TO DO:
Please return the lines of the data that contain "คคลของท".

INFORMATION PROVIDED Block Start

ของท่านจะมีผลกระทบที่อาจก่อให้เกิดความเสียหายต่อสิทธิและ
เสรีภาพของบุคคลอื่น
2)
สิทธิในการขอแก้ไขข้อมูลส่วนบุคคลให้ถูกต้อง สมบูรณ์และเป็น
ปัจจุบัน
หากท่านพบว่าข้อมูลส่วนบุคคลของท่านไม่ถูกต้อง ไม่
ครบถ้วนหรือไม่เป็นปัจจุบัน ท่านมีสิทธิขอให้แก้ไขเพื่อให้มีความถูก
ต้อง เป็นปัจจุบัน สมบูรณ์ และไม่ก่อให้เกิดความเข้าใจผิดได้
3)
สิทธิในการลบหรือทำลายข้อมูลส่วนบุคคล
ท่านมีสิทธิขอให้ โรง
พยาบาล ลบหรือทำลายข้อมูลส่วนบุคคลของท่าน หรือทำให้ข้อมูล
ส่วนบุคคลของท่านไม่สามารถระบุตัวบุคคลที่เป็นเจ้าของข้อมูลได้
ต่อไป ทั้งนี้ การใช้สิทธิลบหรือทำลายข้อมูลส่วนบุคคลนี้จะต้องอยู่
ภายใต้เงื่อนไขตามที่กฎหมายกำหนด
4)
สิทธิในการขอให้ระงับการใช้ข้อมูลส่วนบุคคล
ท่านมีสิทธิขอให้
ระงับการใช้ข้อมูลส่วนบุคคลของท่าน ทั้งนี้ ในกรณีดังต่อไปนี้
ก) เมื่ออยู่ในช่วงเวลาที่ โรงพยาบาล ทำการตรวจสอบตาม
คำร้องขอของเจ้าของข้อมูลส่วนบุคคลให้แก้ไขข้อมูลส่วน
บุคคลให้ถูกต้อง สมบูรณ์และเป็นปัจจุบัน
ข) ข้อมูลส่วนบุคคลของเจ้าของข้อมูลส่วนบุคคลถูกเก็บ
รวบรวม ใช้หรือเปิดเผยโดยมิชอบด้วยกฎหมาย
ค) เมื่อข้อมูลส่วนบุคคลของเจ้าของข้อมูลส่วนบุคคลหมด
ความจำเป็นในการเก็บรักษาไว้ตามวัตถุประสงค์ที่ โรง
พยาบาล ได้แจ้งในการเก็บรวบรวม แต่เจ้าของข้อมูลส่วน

INFORMATION PROVIDED Block End

RESULT:
หากท่านพบว่าข้อมูลส่วนบุคคลของท่านไม่ถูกต้อง ไม่
พยาบาล ลบหรือทำลายข้อมูลส่วนบุคคลของท่าน หรือทำให้ข้อมูล
ส่วนบุคคลของท่านไม่สามารถระบุตัวบุคคลที่เป็นเจ้าของข้อมูลได้
ระงับการใช้ข้อมูลส่วนบุคคลของท่าน ทั้งนี้ ในกรณีดังต่อไปนี้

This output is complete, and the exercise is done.